Los pescadores, extrañados y seducidos por la idea de poder capturar a una criatura que parecía salida del averno, decidieron pescarlo, usando para ello pan como cebo, y cercándolo poco a poco con la ayuda de sus redes. Una vez lograron capturarlo y subirlo a cubierta, se percataron de que era un joven de talla corpulenta, con tez pálida y un cabello cobrizo y ralo, que presentaba una línea de escamas desde la garganta hasta el estómago, y otra que se perfilaba por toda su espina dorsal. Las uñas parecían gastadas, como de haber sido erosionadas por la acción del salitre.

Asustados, ante lo que creían un ser demoníaco, los pescadores llevaron al joven tritón al convento de S. Francisco. Después de tratar de subvertir a los espíritus que pensaban podía albergar, pasaron a interrogarlo durante días, pero fue en vano. La cerrazón del fraile por arrancar una palabra a aquella criatura acabó dando sus frutos, y al fin exclamó: ¡Liérganes!

Este suceso empezó a cobrar un especial protagonismo en la Bahía de Cádiz, pero nadie era capaz de averiguar qué era aquello que había exclamado el misterioso hombre pez. A los pocos días, un joven mozalbete, que había emigrado a Cádiz en busca de trabajo, lo que vulgarmente se conoce como jándalo, refirió que en el norte de España, concretamente en Cantabria, había una pequeña localidad que se llamaba así. Para más inri, el que por aquel entonces era secretario del San Oficio de la Inquisición, Domingo de la Cantolla, confirmó este supuesto, ya que casualmente él era de allí.

No tardaría mucho en llegar la noticia a oídos de los habitantes de Liérganes, a los que se interpeló con el objeto de saber si había ocurrido algo extraño y significante en los últimos años, a lo que respondieron que el único suceso verdaderamente reseñable había sido la desaparición de Francisco de la Vega Casar.

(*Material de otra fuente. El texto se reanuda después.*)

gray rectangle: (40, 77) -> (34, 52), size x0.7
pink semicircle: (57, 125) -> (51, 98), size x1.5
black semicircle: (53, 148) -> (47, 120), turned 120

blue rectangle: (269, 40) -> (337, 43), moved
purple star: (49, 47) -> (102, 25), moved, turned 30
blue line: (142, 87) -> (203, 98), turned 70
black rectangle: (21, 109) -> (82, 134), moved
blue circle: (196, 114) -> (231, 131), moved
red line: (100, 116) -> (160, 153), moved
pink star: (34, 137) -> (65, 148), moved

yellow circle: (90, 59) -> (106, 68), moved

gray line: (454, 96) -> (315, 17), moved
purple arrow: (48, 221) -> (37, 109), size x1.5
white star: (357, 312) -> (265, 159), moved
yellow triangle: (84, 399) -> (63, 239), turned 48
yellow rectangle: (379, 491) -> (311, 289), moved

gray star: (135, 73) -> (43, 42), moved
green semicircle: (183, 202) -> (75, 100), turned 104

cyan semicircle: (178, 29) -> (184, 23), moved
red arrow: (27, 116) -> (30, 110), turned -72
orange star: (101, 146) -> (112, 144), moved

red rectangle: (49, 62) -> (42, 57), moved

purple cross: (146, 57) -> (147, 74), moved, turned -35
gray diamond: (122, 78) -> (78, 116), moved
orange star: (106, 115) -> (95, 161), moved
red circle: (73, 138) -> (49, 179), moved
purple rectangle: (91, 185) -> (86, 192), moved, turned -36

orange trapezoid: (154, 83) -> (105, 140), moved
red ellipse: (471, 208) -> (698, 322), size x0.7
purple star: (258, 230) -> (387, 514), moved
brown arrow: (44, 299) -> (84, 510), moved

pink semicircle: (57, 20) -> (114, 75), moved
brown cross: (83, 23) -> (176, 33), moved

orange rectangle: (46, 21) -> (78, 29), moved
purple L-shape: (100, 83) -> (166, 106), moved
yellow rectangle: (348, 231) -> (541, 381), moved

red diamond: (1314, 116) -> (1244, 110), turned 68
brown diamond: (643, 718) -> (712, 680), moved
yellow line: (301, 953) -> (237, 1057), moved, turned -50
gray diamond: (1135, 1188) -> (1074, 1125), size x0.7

Con la única motivación de deshacer este entuerto, uno de los frailes que entonces vivían en el convento, llamado Juan Rosendo, decidió emprender una larga travesía para cruzar la península en busca de respuestas. Una vez llegaron a la altura del monte al que llaman La Dehesa, a un kilómetro escaso Liérganes, el religioso ordenó al joven silente que se adelantara, y le mostrara el camino. Y así fue como sin dar un paso en falso, ambos se presentaron en la casa de Francisco y María de Casar.

La madre no tardó en reconocerlo. Efectivamente, estaba ante su hijo desaparecido. Quedó allí durante nueve largos años, en los que siempre caminaba descalzo y desnudo, mostrando total y absoluta indiferencia por el mundo que le rodeaba. Tampoco pronunciaba palabra alguna, tan sólo de vez en cuando se le oía susurrar: tabaco, pan y vino.

Demostraba un hambre voraz, llegando a ingerir alimentos de forma desmedida, para luego pasar periodos que se alargaban por días sin probar bocado. Siempre se mostró diligente, cumpliendo religiosamente con sus obligaciones, aunque para pena de su familia, nunca mostró el más mínimo atisbo de entusiasmo, ni siquiera torcía el gesto.

Se le tomó por loco y, un buen día, igual que vino, se fue. El mar le volvió a engullir y nunca más nadie supo de él, pero la leyenda del hombre de Liérganes pez quedó arraigada para siempre entre los habitantes de este singular pueblo.